Meet Taylor LeBaron, a former obese teenager. Taylor wrote a book called “Cutting Myself In Half – 150 Pound Lost One Byte at a Time”. Taylor personalizes what it’s like to be an obese teenager and the story of how he lost l one half of his body weight over the course of a year and a half by approaching healthy eating the way he would a new video game.
At the age of 14, Taylor weighed 297 pounds. He had trouble finding clothes that fit, became winded after just a few minutes of walking, and was the target of fat jokes. He was over the weight limit for amusement park rides and bunk beds, and knew he was facing a lifetime of health-related issues like high blood pressure, osteoarthritis, and type II diabetes if he didn’t make some drastic changes.
Carrying 150 excess pounds is difficult for an adult, but especially for a 14 year old boy. Taylor also carried some oversized emotional and physical worries–things his family never imagined. They were too close to notice, and he was too embarrassed to share his feelings or ask for help.
Taylor’s family didn’t think of him as obese. As Taylor tells it, “Why didn’t my family realize I was obese? Because a chunky kid can turn into an obese teen so gradually that the people closest to them don’t notice.”
Taylor’s story in his words
You may not see your own child as obese. But check the charts. If the calculations say “overweight” or “obese,” your child probably feels a lot like I felt. And looking back, I wish I’d told my family:
• “I’m scared.” I was terrified of weight-related diseases. I knew overweight kids could have heart disease, high cholesterol, and type 2 diabetes.
• “The teasing hurts.” I laughed along with the kids who teased me, but years later, I still remember every hurtful word.
• “I don’t fit in.” My weight placed a huge barrier between me and my thin peers. The more isolated I felt, the more I turned to food for comfort. And the more I turned to food, the bigger and more isolated I became.
• “I want to be thin.” I acted as if my weight didn’t bother me, but I promise you, it did.
• “I blame myself.” I didn’t blame my family for my extra pounds. I felt wholly and miserably responsible.
• “It’s hopeless.” When I thought about how much weight I needed to lose, it seemed useless even to try.
• “Please, please talk, but I may not listen.” I was terrified and knew I needed help. I was also self-conscious and embarrassed. But I would have listened–eventually–if my family had approached me about my weight.

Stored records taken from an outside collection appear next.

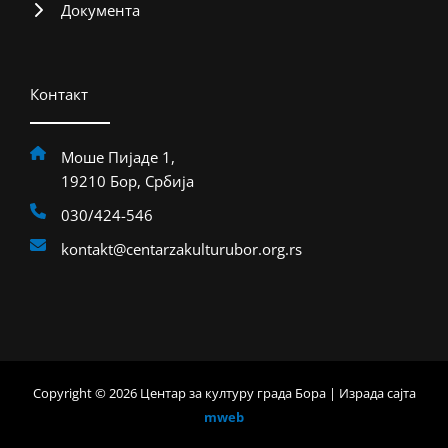
Документа
Контакт
Моше Пијаде 1,
19210 Бор, Србија
030/424-546
kontakt@centarzakulturubor.org.rs
Copyright © 2026 Центар за културу града Бора | Израда сајта
mweb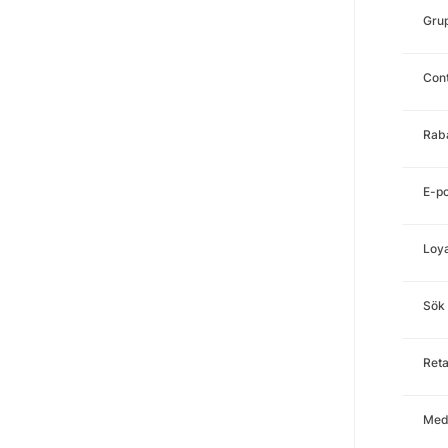
Gru
Con
Rab
E-po
Loya
Sök
Reta
Med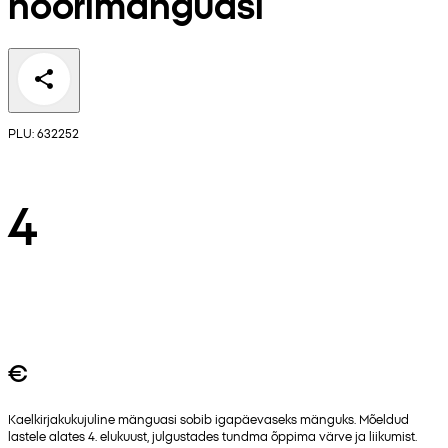
nöörimänguasi
PLU: 632252
4
€
Kaelkirjakukujuline mänguasi sobib igapäevaseks mänguks. Mõeldud
lastele alates 4. elukuust, julgustades tundma õppima värve ja liikumist.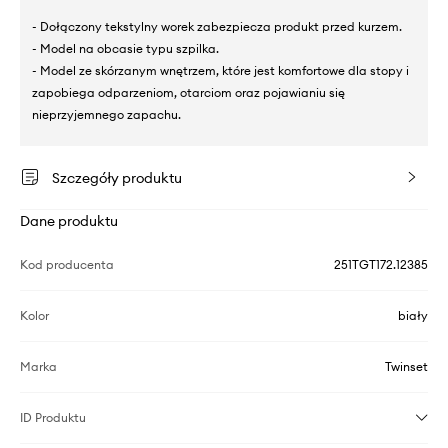
- Dołączony tekstylny worek zabezpiecza produkt przed kurzem.
- Model na obcasie typu szpilka.
- Model ze skórzanym wnętrzem, które jest komfortowe dla stopy i
zapobiega odparzeniom, otarciom oraz pojawianiu się
nieprzyjemnego zapachu.
Szczegóły produktu
Dane produktu
Kod producenta
251TGT172.12385
Kolor
biały
Marka
Twinset
ID Produktu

I was terrified and discouraged, and I dreamed of being healthy. Ultimately, I realized that I didn’t need a fairy godmother to make my dream come true. It was up to me. My turning point was when I stopped blaming circumstances and took responsibility for my own fitness. I believe that taking responsibility is the key to getting fit, and that puts parents in a difficult situation.
What’s Taylor’s advice to parents?
1. Show and tell them: “You’re amazingly amazing.” Don’t take it for granted that your child knows you love them just the way they are. Tell them they’re super cool. Funny. Smart. One of a kind. How much they weigh has nothing to do with how much you love them. My family did that, and it’s a major reason I’ve been successful in getting and staying fit. I know I deserve to be thin.

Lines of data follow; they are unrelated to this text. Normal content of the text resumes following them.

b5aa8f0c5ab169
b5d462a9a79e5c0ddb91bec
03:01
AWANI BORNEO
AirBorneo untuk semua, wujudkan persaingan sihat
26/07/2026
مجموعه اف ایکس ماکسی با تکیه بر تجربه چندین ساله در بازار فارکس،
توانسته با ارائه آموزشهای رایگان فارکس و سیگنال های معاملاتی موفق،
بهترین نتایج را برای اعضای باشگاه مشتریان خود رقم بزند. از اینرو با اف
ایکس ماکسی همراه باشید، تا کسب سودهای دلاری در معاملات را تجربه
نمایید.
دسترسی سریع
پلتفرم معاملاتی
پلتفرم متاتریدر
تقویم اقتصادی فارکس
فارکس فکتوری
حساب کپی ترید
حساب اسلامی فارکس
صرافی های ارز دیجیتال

2. Proceed with caution, but proceed. You’re pointing out something painful and sensitive, so don’t be surprised if your child backs away. There’s no easy way to approach fitness without making your child feel singled out and threatened, but approach it anyway.
3. Never give up. Don’t threaten, embarrass, or criticize your child. Approach the weight issue a little at a time, but remember that obesity is a health problem that needs to be addressed.
4. Don’t alert the media. Some people say that if you plan to get fit, tell your friends and you’re more likely to stick with the program. That may work for adults, but obese kids think differently. They may prefer to experience a little success before announcing what they’re doing. Let your child take the lead.
5. Let them build the house. You can supply the tools–books, websites, health discussions–but the best plan will be the one they develop themselves.
6. Let them pick vegetables. Take your child with you to the grocery. Let them choose one each of several fruits and vegetables that they’re willing to try.
7. Make sweating fun. Exercise doesn’t have to be running on a treadmill. It can be baseball, hip hop dancing, or bicycling.
8. Skip the scale. Instead, focus on lifestyle habits like packing healthy lunches for a month or exercising 30 minutes a day for two weeks.
9. Use non-food rewards. Reward your child for reaching fitness goals by letting them have a friend spend the night or stay up an hour later on Friday night.
10. Set the example. Get the whole family involved in an active, healthy lifestyle. Even thin family members need strong bones and a healthy heart.